## Data Manipulation with the ORM

The previous section `Working with Data` remained focused on the _SQL Expression Language_ from a _Core perspective_, in order to __provide continuity__ across the _major SQL statement constructs_. This section will then build out the lifecycle of the `Session` and __how it interacts with these constructs__.

**Prerequisite Sections** - the ORM focused part builds upon two previous _ORM-centric sections_ in this document:

* __Executing with an ORM Session__ - introduces how to make an ORM `Session` object.

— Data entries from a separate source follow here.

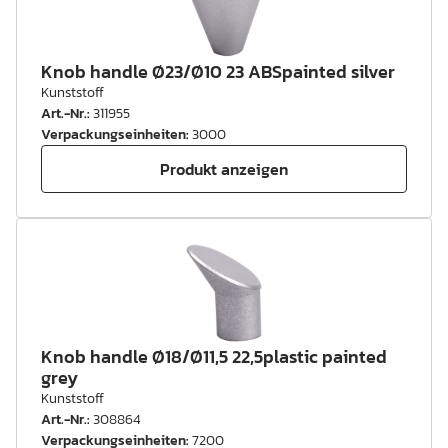
Knob handle Ø23/Ø10 23 ABSpainted silver
Kunststoff
Art.-Nr.
:
311955
Verpackungseinheiten
:
3000
Produkt anzeigen
Knob handle Ø18/Ø11,5 22,5plastic painted
grey
Kunststoff
Art.-Nr.
:
308864
Verpackungseinheiten
:
7200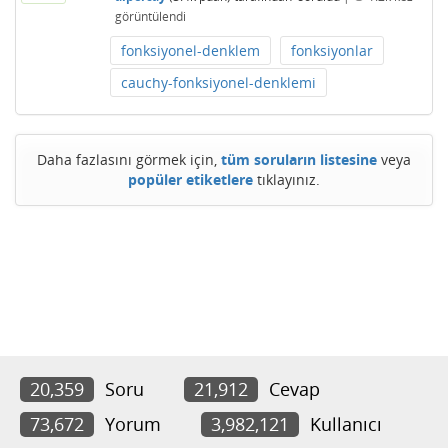
görüntülendi
fonksiyonel-denklem
fonksiyonlar
cauchy-fonksiyonel-denklemi
Daha fazlasını görmek için,
tüm soruların listesine
veya
popüler etiketlere
tıklayınız.
20,359
Soru
21,912
Cevap
73,672
Yorum
3,982,121
Kullanıcı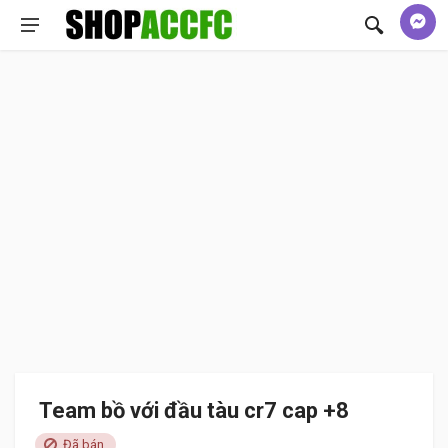
Team bồ với đầu tàu cr7 cap +8
Đã bán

* __Defining Table Metadata with the ORM__ - where we set up our _ORM mappings_ of the `User` and `Address` entities.

* __Selecting ORM Entities and Columns__ - a few examples on _how to run SELECT statements_ for entities like `User`.

#### Inserting Rows with the ORM

When using the ORM, the `Session` object is responsible for __constructing Insert constructs__ and __emitting__ them for us in a _transaction_. The way we instruct the `Session` to do so is by __adding object entries__ to it; the `Session` then makes sure these _new entries_ will be _emitted to the database_ when they are needed, using a process known as a __`flush`__.

In [1]:
from sqlalchemy import Column, Integer, String, ForeignKey, create_engine
from sqlalchemy.orm import Session, registry, relationship

In [2]:
engine = create_engine("sqlite+pysqlite:///:memory:", echo=True, future=True)

In [3]:
mapped_registry = registry()
Base = mapped_registry.generate_base()

In [4]:
class User(Base):
    __tablename__ = "user_account"
    
    id = Column(Integer, primary_key=True)
    name = Column(String(30))
    fullname = Column(String)
    
    addresses = relationship("Address", back_populates="user")
    
    def __repr__(self):
        return f"User(id={self.id!r}, name={self.name!r}, fullname={self.fullname!r})"

In [5]:
class Address(Base):
    __tablename__ = "address"
    
    id = Column(Integer, primary_key=True)
    email_address = Column(String, nullable=False)
    user_id = Column(Integer, ForeignKey("user_account.id"))
    
    user = relationship("User", back_populates="addresses")
    
    def __repr__(self):
        return f"Address(id={self.id!r}, email_address={self.email_address!r})"

In [6]:
mapped_registry.metadata.create_all(engine)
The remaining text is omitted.